Gay, straight, trans, bisexual, whatever we define ourselves as – anyone who isn’t a monster can agree that hate crime is unacceptable, reprehensible, and damaging to the lives of individuals and the world we live in. The newly documentary from director Cheryl Allison and producer Mark Von der Heide, Pieces of Us, deals with how hate crime changes lives and how we forge on together to make it through each day.
PIECES OF US is an intimate look at the personal journeys of five very different gay, straight and transgender people whose lives are forever changed by LGBTQ+ hate crime. As their world’s intertwine, the film juxtaposes their inspirational stories of recovery with the powerful connections their public actions have produced, over three generations. Including India’s only openly gay Prince, Manvendra Singh Gohil, and Victoria Cruz, transgender activist and Stonewall Riots survivor, the film culminates at World Pride in New York City, and reveals how embracing our shared humanity can overcome what divides us, when we choose love over hate.
Each subject in the film is a vastly different person, running the gamut of sexual preference, gender, ethnicity, and religion. From a literal prince to an indie rapper, they couldn’t be more different. Yet, as humans, there’s a connective tissue in their experiences and their feelings. As corny as it sounds sometimes, what the world genuinely needs is love… and the subjects in this film are amazing examples of that. A project that seemed to come together naturally, it’s one that is sure to really affect most viewers.

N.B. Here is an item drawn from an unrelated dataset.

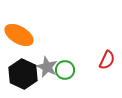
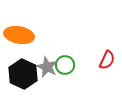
orange ellipse: rotated 20 degrees counterclockwise
green circle: moved 5 px up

…the genesis of the film really has a similar theme to what you see on screen, people who came into each other’s lives for a purpose. The film was born out of my friendships with Mykel, Jipsta and Sue Sena and Mykel’s connection with Cheryl and the Prince. Mykel is a performer at heart, and he created a one man stage show called “Pieces of Me” to help him heal from his attack. When I heard about his and Jipsta’s experiences, I was struck by how both of them used the arts and music to heal themselves. Some time went by. In 2018, Mykel reached out to Leia, and when he told me that Victoria Cruz had been his crisis counselor and the Prince would be in New York for World Pride, I said someone should make a film about these interconnecting stories. And then it hit me…that someone was me. Mykel brought up Cheryl, who he had met many years before through their shared stage acting careers, so we reached out to her. She had just finished directing two films, a narrative short “Hiding in Daylight” and a documentary,“Shatter the Silence”, both powerful films about important social issues. Watching them, I immediately knew she was the right person to direct this film, and thankfully she said yes!

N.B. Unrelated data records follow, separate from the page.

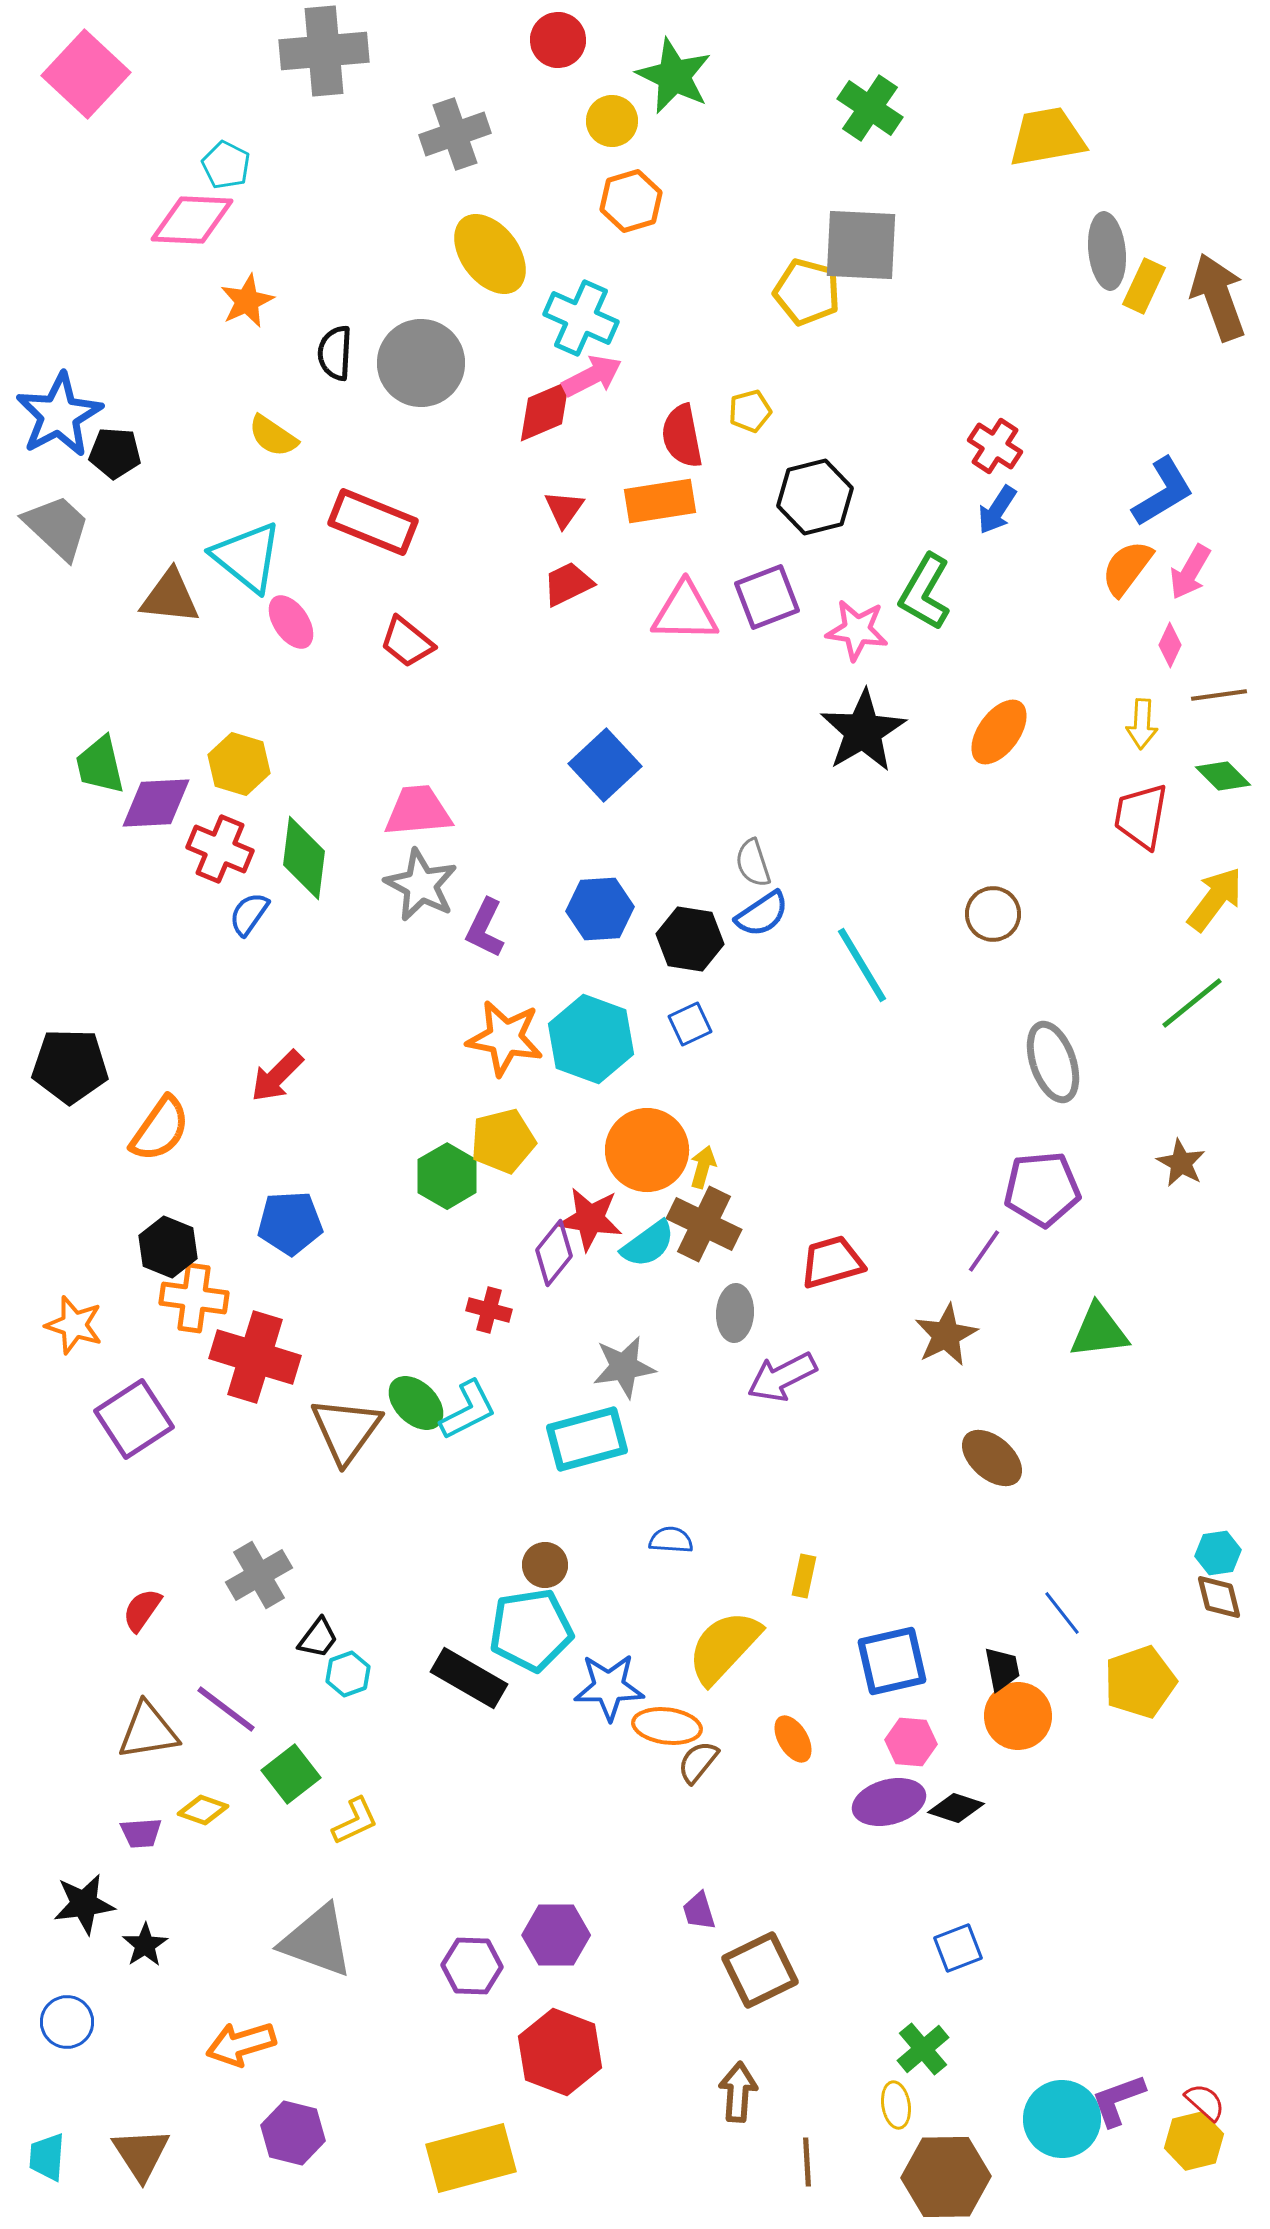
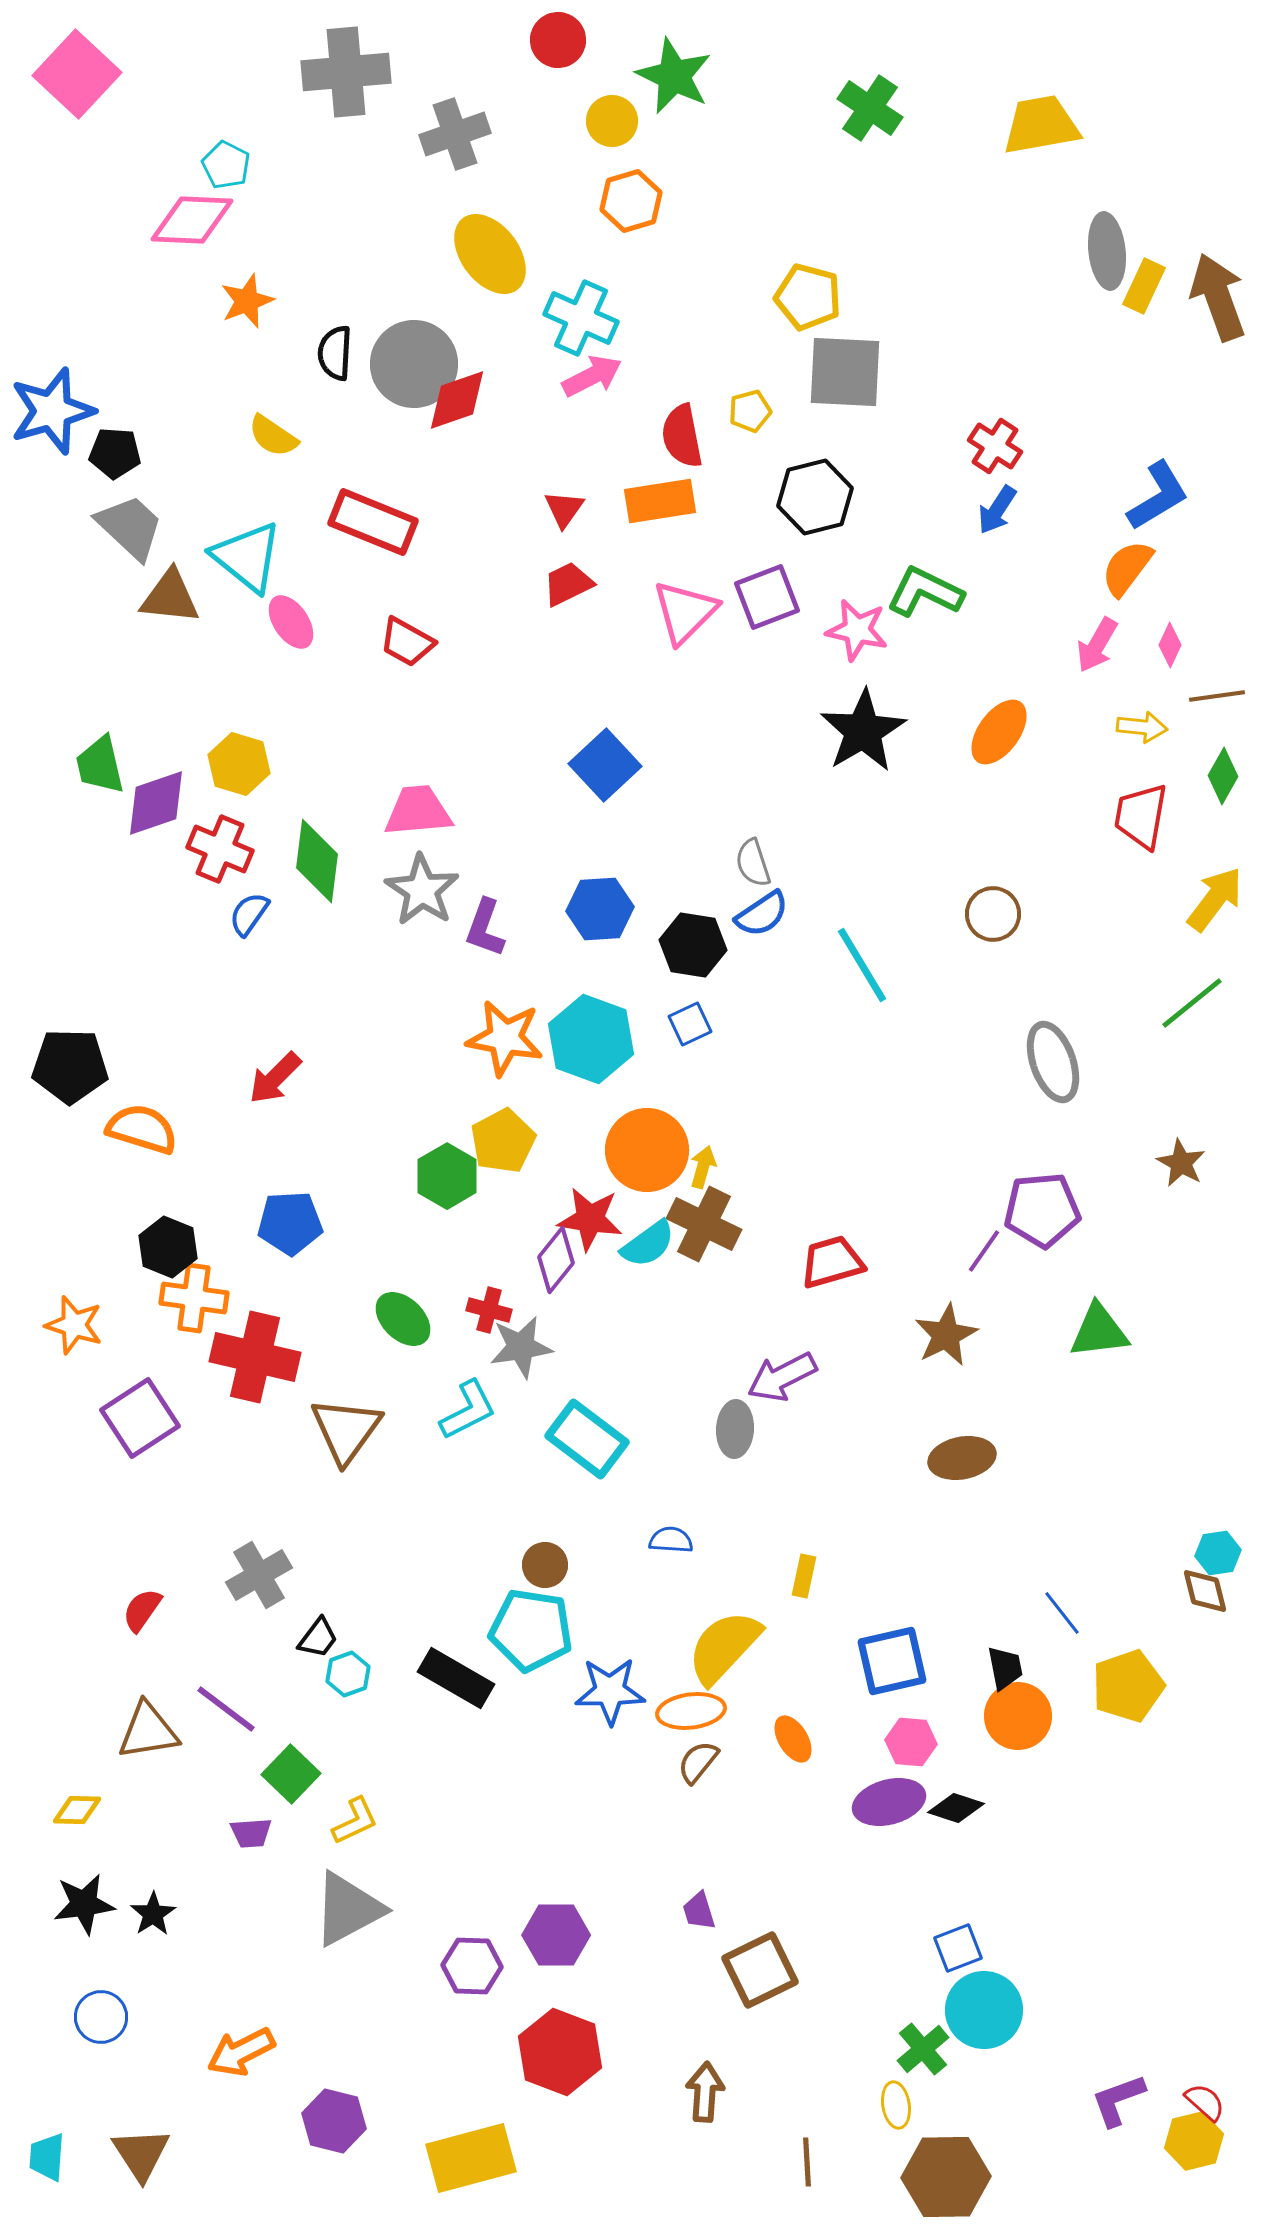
gray cross at (324, 51): moved 22 px right, 21 px down
pink square at (86, 74): moved 9 px left
yellow trapezoid at (1047, 137): moved 6 px left, 12 px up
gray square at (861, 245): moved 16 px left, 127 px down
yellow pentagon at (807, 292): moved 1 px right, 5 px down
orange star at (247, 301): rotated 4 degrees clockwise
gray circle at (421, 363): moved 7 px left, 1 px down
red diamond at (545, 411): moved 88 px left, 11 px up; rotated 4 degrees clockwise
blue star at (59, 415): moved 7 px left, 4 px up; rotated 12 degrees clockwise
blue L-shape at (1163, 492): moved 5 px left, 4 px down
gray trapezoid at (57, 527): moved 73 px right
pink arrow at (1190, 572): moved 93 px left, 73 px down
green L-shape at (925, 592): rotated 86 degrees clockwise
pink triangle at (685, 612): rotated 46 degrees counterclockwise
pink star at (857, 630): rotated 4 degrees clockwise
red trapezoid at (407, 642): rotated 10 degrees counterclockwise
brown line at (1219, 695): moved 2 px left, 1 px down
yellow arrow at (1142, 724): moved 3 px down; rotated 87 degrees counterclockwise
green diamond at (1223, 776): rotated 74 degrees clockwise
purple diamond at (156, 803): rotated 16 degrees counterclockwise
green diamond at (304, 858): moved 13 px right, 3 px down
gray star at (421, 885): moved 1 px right, 5 px down; rotated 6 degrees clockwise
purple L-shape at (485, 928): rotated 6 degrees counterclockwise
black hexagon at (690, 939): moved 3 px right, 6 px down
red arrow at (277, 1076): moved 2 px left, 2 px down
orange semicircle at (160, 1129): moved 18 px left; rotated 108 degrees counterclockwise
yellow pentagon at (503, 1141): rotated 14 degrees counterclockwise
purple pentagon at (1042, 1189): moved 21 px down
purple diamond at (554, 1253): moved 2 px right, 7 px down
gray ellipse at (735, 1313): moved 116 px down
red cross at (255, 1357): rotated 4 degrees counterclockwise
gray star at (624, 1367): moved 103 px left, 20 px up
green ellipse at (416, 1403): moved 13 px left, 84 px up
purple square at (134, 1419): moved 6 px right, 1 px up
cyan rectangle at (587, 1439): rotated 52 degrees clockwise
brown ellipse at (992, 1458): moved 30 px left; rotated 52 degrees counterclockwise
brown diamond at (1219, 1597): moved 14 px left, 6 px up
cyan pentagon at (531, 1630): rotated 18 degrees clockwise
black trapezoid at (1002, 1669): moved 3 px right, 1 px up
black rectangle at (469, 1678): moved 13 px left
yellow pentagon at (1140, 1682): moved 12 px left, 4 px down
blue star at (609, 1687): moved 1 px right, 4 px down
orange ellipse at (667, 1726): moved 24 px right, 15 px up; rotated 14 degrees counterclockwise
green square at (291, 1774): rotated 8 degrees counterclockwise
yellow diamond at (203, 1810): moved 126 px left; rotated 18 degrees counterclockwise
purple trapezoid at (141, 1833): moved 110 px right
gray triangle at (317, 1941): moved 31 px right, 32 px up; rotated 48 degrees counterclockwise
black star at (145, 1945): moved 8 px right, 31 px up
blue circle at (67, 2022): moved 34 px right, 5 px up
orange arrow at (241, 2044): moved 8 px down; rotated 10 degrees counterclockwise
brown arrow at (738, 2092): moved 33 px left
cyan circle at (1062, 2119): moved 78 px left, 109 px up
purple hexagon at (293, 2133): moved 41 px right, 12 px up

The natural flow of the film certainly echoes this process that Mark describes, as a variety of people enter each other’s lives and work toward common goals, much like a puzzle being put together to create a beautiful portrait of progress, power, and love. But, of course, the film highlights how there is much more work to be done.
As Cheryl explains…
Despite the progress we have made around the world in advancing gay rights, we still have so much to do. I personally have friends who are survivors of hate crimes and there is much awareness and education that is needed when it comes to discrimination, bullying and hate towards LGBTQ+ people. I hope the film will spark hard conversations and touch the common humanity that we all share.

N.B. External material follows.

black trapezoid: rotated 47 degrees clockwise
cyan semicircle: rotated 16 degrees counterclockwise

Yet, this additional work that needs to be done is something to actually be excited about and not keep us down. Of course, as a straight white man myself, it’s easy for me to say this – but we’re all connected and anyone with a heart and a conscience needs to be part of the fight. There is always more connecting us than there is separating us, to deny this is foolish, at best.
As Mark adds…
…what unites us as human beings is stronger than what divides us. This is more than an LGBTQ film, it’s a film with a universal message of how courage is contagious, how healing from trauma is possible by choosing love. Very few of us escape trauma, and yet no one teaches us how to deal with it. We hope this film furthers that conversation. Some of the most moving reactions in our festival screenings came from the straight community. Parents who decided to open up to their estranged gay child, adults who were bullied for being different as kids still holding on to that shame, students who were proud of the diversity in their school, teachers who wanted to emulate Dakota and Jipsta’s model of empowering students by teaching from love. Hate is a learned behavior. No one is born with it. We have to remember that.
This powerful look at the struggle of humans facing the hate and backwards beliefs of a world that fears change is available to watch on March 7th and detail abotu the film and where you can find it are at piecesofusthefilm.com. This is a must watch doc that’s sure to go down as one of the most important films to watch in 2023.